** Records provided follows **

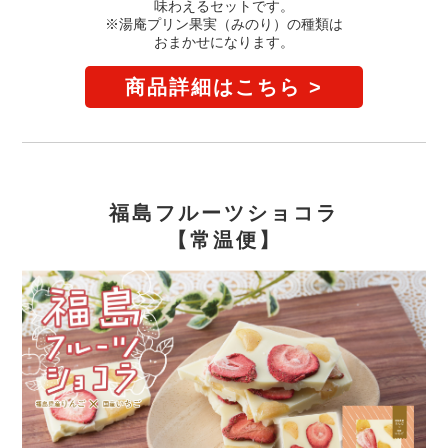
味わえるセットです。
※湯庵プリン果実（みのり）の種類は
おまかせになります。
商品詳細はこちら >
福島フルーツショコラ
【常温便】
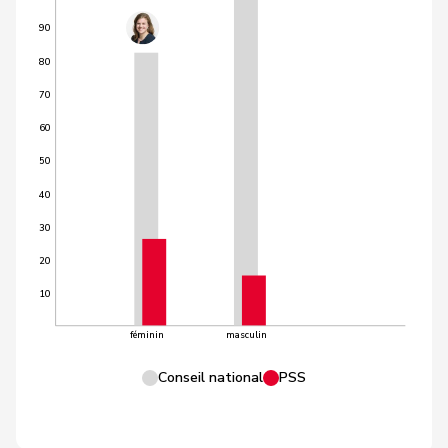
90
80
70
60
50
40
30
20
10
féminin
masculin
Conseil national
PSS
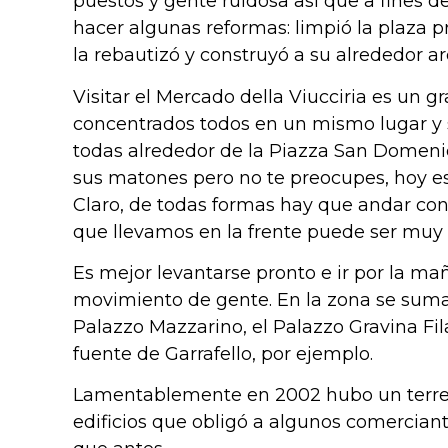
puestos y gente ruidosa así que a fines del
hacer algunas reformas: limpió la plaza pr
la rebautizó y construyó a su alrededor ar
Visitar el Mercado della Viucciria es un 
concentrados todos en un mismo lugar y s
todas alrededor de la Piazza San Domenic
sus matones pero no te preocupes, hoy e
Claro, de todas formas hay que andar con 
que llevamos en la frente puede ser muy 
Es mejor levantarse pronto e ir por la 
movimiento de gente. En la zona se suma
Palazzo Mazzarino, el Palazzo Gravina F
fuente de Garrafello, por ejemplo.
Lamentablemente en 2002 hubo un terrem
edificios que obligó a algunos comercian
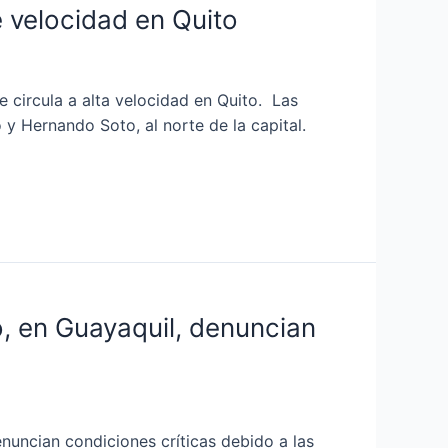
e velocidad en Quito
circula a alta velocidad en Quito. Las
o y Hernando Soto, al norte de la capital.
o, en Guayaquil, denuncian
uncian condiciones críticas debido a las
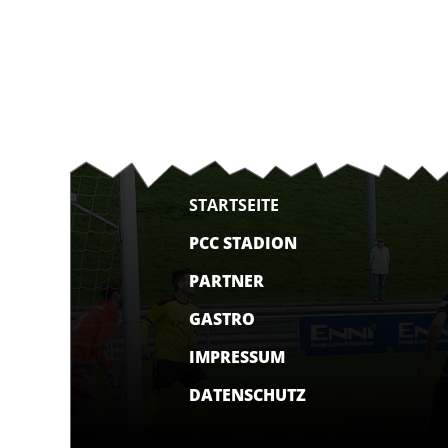
STARTSEITE
PCC STADION
PARTNER
GASTRO
IMPRESSUM
DATENSCHUTZ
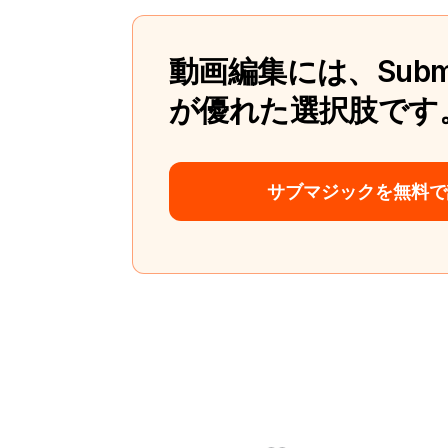
動画編集には、Subm
が優れた選択肢です
サブマジックを無料で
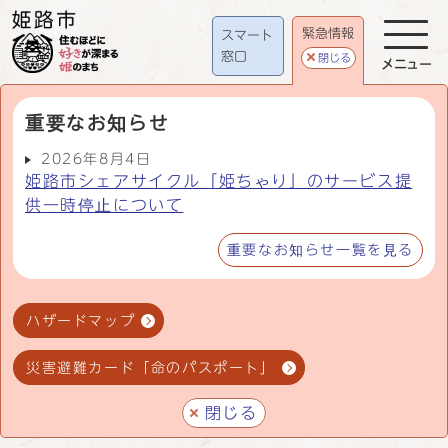
緊急情報
スマート
窓口
閉じる
メニュー
重要なお知らせ
2026年8月4日
姫路市シェアサイクル「姫ちゃり」のサービス提
供一時停止について
重要なお知らせ一覧を見る
ハザードマップ
災害避難カード「命のパスポート」
閉じる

** End of Records provided **

Activity:
In the answer, the lines from the one containing "circula a alta velocidad en Quito. Las" to the end of the records above must be written out exactly, both ends included; the pictures must not appear.

Task result:
circula a alta velocidad en Quito. Las
o y Hernando Soto, al norte de la capital.
o, en Guayaquil, denuncian
uncian condiciones críticas debido a las
STARTSEITE
PCC STADION
PARTNER
GASTRO
IMPRESSUM
DATENSCHUTZ
動画編集には、Subm
が優れた選択肢です
サブマジックを無料で
緊急情報
スマート
窓口
閉じる
メニュー
重要なお知らせ
2026年8月4日
姫路市シェアサイクル「姫ちゃり」のサービス提
供一時停止について
重要なお知らせ一覧を見る
ハザードマップ
災害避難カード「命のパスポート」
閉じる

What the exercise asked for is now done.